La única relación entablada voluntariamente con el partido era cuando cogía la pluma y fabricaba para el semanario algún artículo sobre «El Derecho y la Moral», o «La Libertad y la Fe», resabios de estudiante aprovechado y laborioso; largas tiradas de lugares comunes con fragmentos de lecciones de Metafísica, que nadie entendía y excitaban por lo mismo la admiración de los correligionarios, los cuales decían a Don Andrés guiñando los ojos:

– ¡Qué plumita! ¿eh? Cualquiera discute con él… ¡Qué profundo!

Cuando su madre no le obligaba por las noches a visitar la casa de algún pudiente, al que convenía tener contento, leía; no ya como en Valencia los libros que le prestaba el canónigo, sino obras que compraba siguiendo las indicaciones de los periódicos; volúmenes que respetaba su madre con la santa veneración que la inspiraba el papel cosido y encuadernado, sólo comparable al desprecio que sentía por los periódicos, dedicados casi todos ellos a insultar las cosas santas y favorecer los instintos de la pillería.

Aquellos años de lectura al azar y sin los escrúpulos y temores de estudiante, abatían sordamente muchas de sus firmes creencias; rompían la horma que los amigos de la madre habían metido en su pensamiento; le hacían soñar con una vida grande, de la que no tenían ni noticias los que le rodeaban.

Las novelas francesas le trasladaban a aquel París que obscurecía el Madrid apenas conocido en su época del doctorado; los relatos de amores despertaban en su cuerpo de joven y virtuoso, sin otros deslices que los vulgares desahogos de la crápula estudiantil, un ardor de aventuras y de complicadas pasiones en el que latía algo del intenso fuego que había consumido a su padre.

Vivía en el mundo ideal de sus lecturas, rozándose con mujeres elegantes, perfumadas, espirituales, de cierto arte en el refinamiento de sus vicios.

Las hortelanas tostadas por el sol que enloquecían a su padre como brutal afrodisíaco, causábanle la misma repugnancia que si fuesen mujeres de otra raza; seres de una casta inferior.
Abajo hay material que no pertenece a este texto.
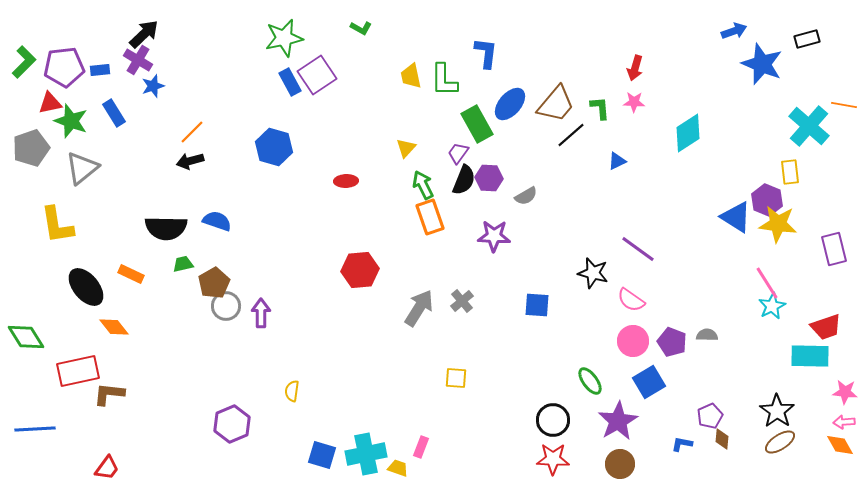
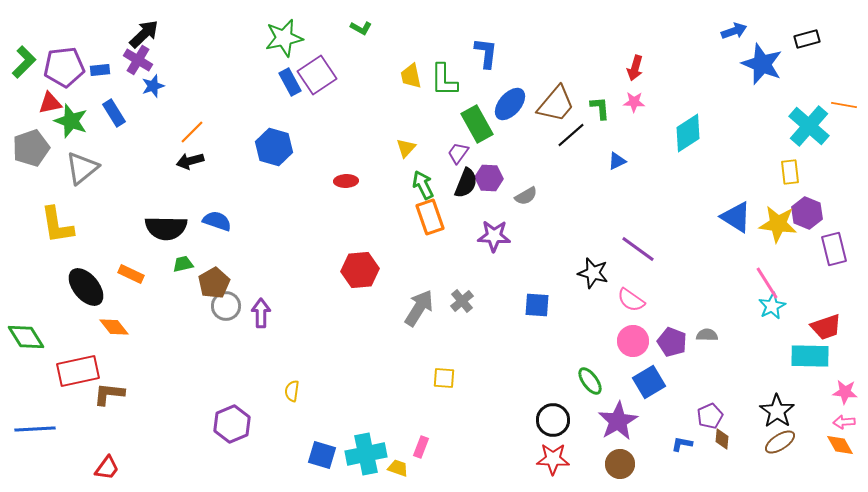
black semicircle at (464, 180): moved 2 px right, 3 px down
purple hexagon at (767, 200): moved 40 px right, 13 px down
yellow square at (456, 378): moved 12 px left
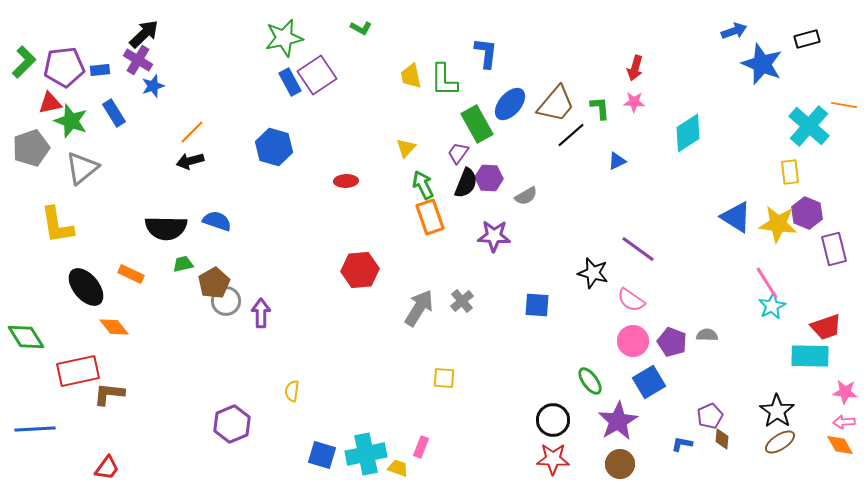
gray circle at (226, 306): moved 5 px up
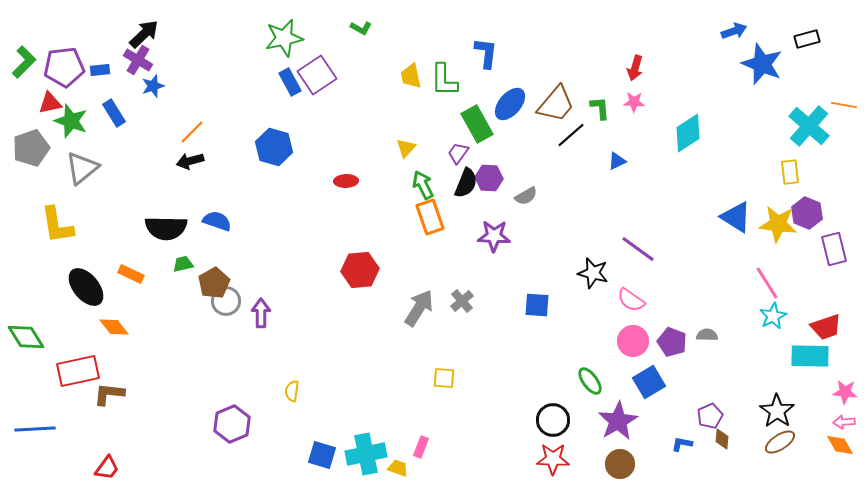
cyan star at (772, 306): moved 1 px right, 10 px down
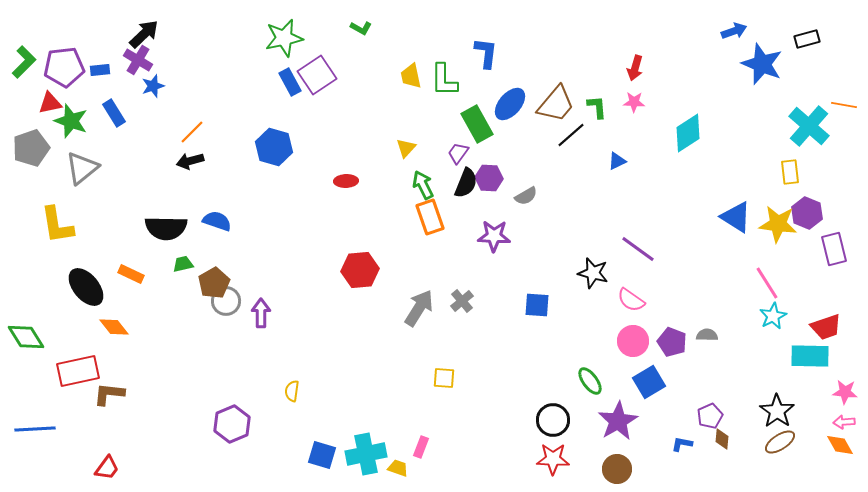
green L-shape at (600, 108): moved 3 px left, 1 px up
brown circle at (620, 464): moved 3 px left, 5 px down
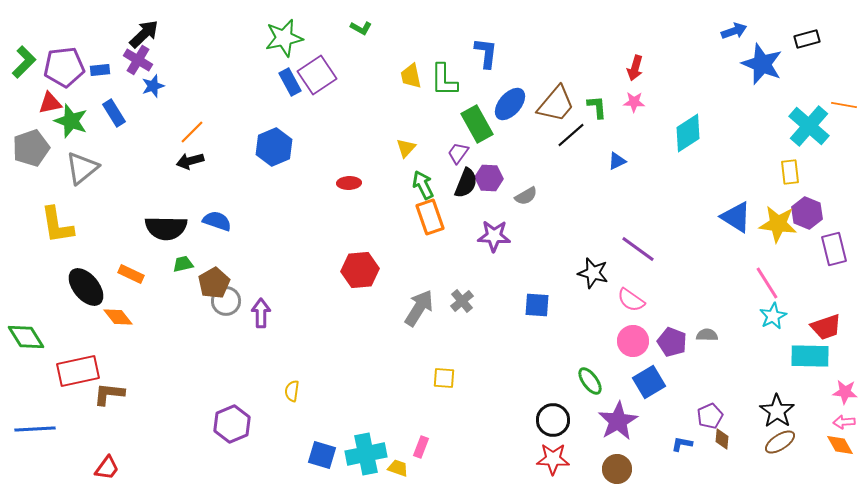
blue hexagon at (274, 147): rotated 21 degrees clockwise
red ellipse at (346, 181): moved 3 px right, 2 px down
orange diamond at (114, 327): moved 4 px right, 10 px up
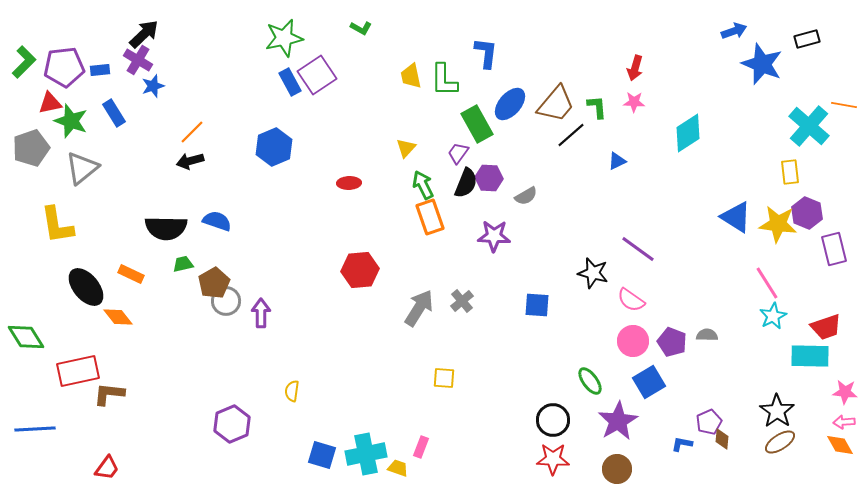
purple pentagon at (710, 416): moved 1 px left, 6 px down
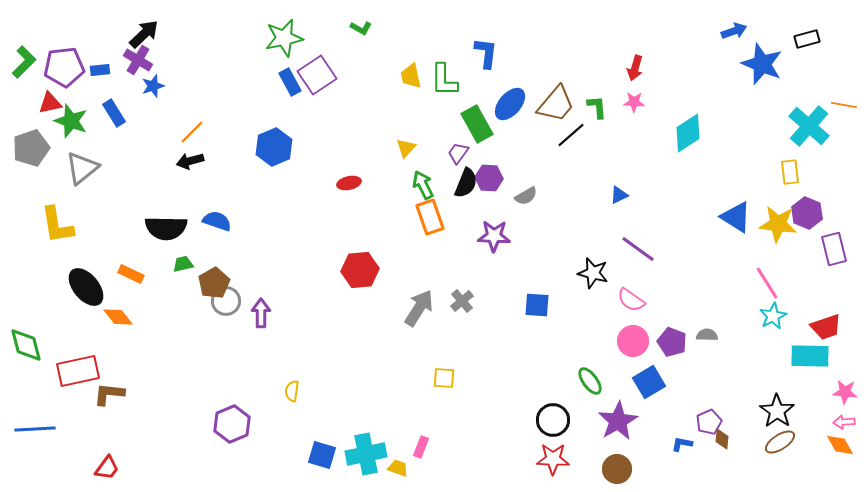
blue triangle at (617, 161): moved 2 px right, 34 px down
red ellipse at (349, 183): rotated 10 degrees counterclockwise
green diamond at (26, 337): moved 8 px down; rotated 18 degrees clockwise
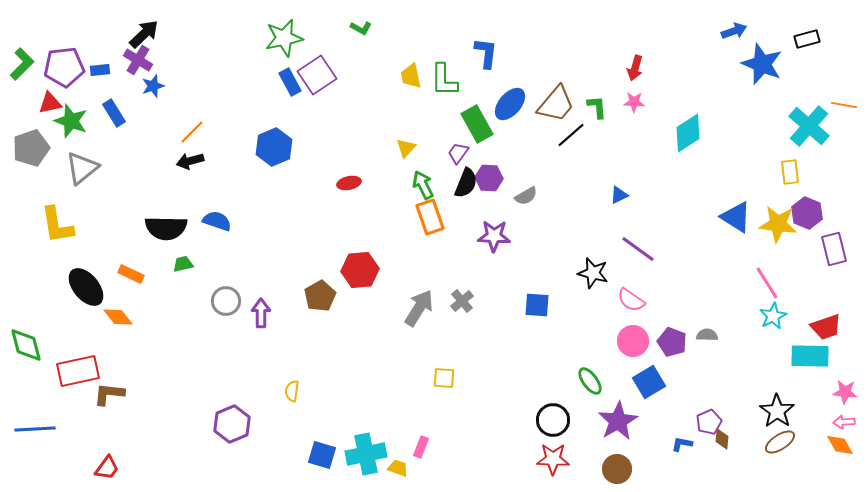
green L-shape at (24, 62): moved 2 px left, 2 px down
brown pentagon at (214, 283): moved 106 px right, 13 px down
Las señoritas de la ciudad, parecíanle campesinas disfrazadas, con los mismos instintos de egoísmo y economía de sus padres, conociendo el precio a que se vendía la naranja, sabiendo el número de hanegadas con que contaba cada aspirante a su cariño, ajustando el amor a la riqueza y creyendo que la honradez consistía en ser implacable con todo el que no se amoldaba a su vida tradicional y mezquina.

Por esto le causaba hondo tedio su existencia monótona y gris, separada por ancho foso de aquella otra vida puramente imaginativa que le envolvía como un perfume exótico y excitante, surgiendo de entre las páginas de los libros.

 

Algún día se vería libre, levantaría las alas; y esta liberación había de realizarse cuando le eligiesen diputado. Deseaba su mayoría de edad, como el príncipe heredero ansía el momento de ser coronado rey.

Desde niño le habían acostumbrado a esperar este suceso que dividiría su vida en dos, presentándole nuevos caminos para marchar rectamente a la gloria y la riqueza.

– Cuando mi niño sea diputado – le decía la madre en sus raros arrebatos de expansión cariñosa – como es tan guapo, se lo disputarán las chicas y se casará con una millonaria.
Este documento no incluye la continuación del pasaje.